== Required work ==
Filter the entries for the word "Team". Copy each line that has it.

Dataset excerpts
——————————
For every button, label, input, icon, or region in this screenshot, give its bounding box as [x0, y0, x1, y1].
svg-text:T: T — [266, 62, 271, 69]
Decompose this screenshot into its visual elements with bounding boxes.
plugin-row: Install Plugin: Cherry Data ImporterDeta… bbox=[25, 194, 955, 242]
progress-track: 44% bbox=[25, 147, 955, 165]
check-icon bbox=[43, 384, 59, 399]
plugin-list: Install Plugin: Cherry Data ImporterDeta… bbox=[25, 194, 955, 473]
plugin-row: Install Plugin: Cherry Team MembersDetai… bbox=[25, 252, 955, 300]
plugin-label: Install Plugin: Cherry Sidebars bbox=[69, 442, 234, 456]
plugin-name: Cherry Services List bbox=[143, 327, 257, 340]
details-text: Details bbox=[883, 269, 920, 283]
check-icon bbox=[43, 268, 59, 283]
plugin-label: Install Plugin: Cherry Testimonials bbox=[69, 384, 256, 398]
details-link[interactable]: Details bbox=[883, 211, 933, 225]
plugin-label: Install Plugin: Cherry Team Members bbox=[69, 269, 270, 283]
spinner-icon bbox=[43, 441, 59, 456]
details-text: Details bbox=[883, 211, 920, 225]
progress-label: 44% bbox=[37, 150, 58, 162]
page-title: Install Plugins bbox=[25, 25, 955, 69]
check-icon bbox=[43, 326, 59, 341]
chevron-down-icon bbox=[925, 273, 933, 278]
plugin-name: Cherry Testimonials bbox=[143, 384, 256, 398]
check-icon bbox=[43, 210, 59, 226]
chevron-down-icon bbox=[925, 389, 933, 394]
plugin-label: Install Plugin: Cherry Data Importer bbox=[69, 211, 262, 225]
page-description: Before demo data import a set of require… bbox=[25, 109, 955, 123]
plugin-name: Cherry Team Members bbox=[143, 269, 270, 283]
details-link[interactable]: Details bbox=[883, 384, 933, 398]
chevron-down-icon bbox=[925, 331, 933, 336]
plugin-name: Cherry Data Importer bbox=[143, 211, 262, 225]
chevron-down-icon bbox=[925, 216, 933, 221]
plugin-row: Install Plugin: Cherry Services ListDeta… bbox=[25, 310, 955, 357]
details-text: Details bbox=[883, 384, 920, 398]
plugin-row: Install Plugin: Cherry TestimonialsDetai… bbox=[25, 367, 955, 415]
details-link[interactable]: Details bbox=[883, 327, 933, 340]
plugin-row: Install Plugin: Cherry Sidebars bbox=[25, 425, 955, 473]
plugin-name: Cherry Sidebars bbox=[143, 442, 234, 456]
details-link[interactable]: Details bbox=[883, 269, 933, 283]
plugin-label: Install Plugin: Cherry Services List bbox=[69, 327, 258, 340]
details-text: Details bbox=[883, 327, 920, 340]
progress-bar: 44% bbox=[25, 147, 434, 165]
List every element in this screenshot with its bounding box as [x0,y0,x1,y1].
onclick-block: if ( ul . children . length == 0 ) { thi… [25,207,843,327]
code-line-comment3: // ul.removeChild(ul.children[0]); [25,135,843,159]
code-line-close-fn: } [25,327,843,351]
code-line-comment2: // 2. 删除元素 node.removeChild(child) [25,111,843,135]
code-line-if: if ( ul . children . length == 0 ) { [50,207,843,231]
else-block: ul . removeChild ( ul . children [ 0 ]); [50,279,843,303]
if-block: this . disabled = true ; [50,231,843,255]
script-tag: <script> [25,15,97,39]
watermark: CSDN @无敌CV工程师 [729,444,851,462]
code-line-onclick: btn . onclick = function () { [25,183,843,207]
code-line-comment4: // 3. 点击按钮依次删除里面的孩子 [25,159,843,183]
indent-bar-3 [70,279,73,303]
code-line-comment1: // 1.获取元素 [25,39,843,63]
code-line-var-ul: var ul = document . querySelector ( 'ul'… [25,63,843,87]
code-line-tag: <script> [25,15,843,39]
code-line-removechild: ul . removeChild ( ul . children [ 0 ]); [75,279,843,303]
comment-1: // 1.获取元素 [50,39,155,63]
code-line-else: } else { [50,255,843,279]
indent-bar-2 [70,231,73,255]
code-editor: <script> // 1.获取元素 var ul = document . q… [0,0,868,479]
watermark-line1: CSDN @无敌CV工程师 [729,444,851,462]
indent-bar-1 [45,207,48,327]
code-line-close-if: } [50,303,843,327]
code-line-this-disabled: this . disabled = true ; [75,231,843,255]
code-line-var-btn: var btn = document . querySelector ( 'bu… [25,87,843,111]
——————————
== Answer below ==
plugin-row: Install Plugin: Cherry Team MembersDetai… bbox=[25, 252, 955, 300]
plugin-label: Install Plugin: Cherry Team Members bbox=[69, 269, 270, 283]
plugin-name: Cherry Team Members bbox=[143, 269, 270, 283]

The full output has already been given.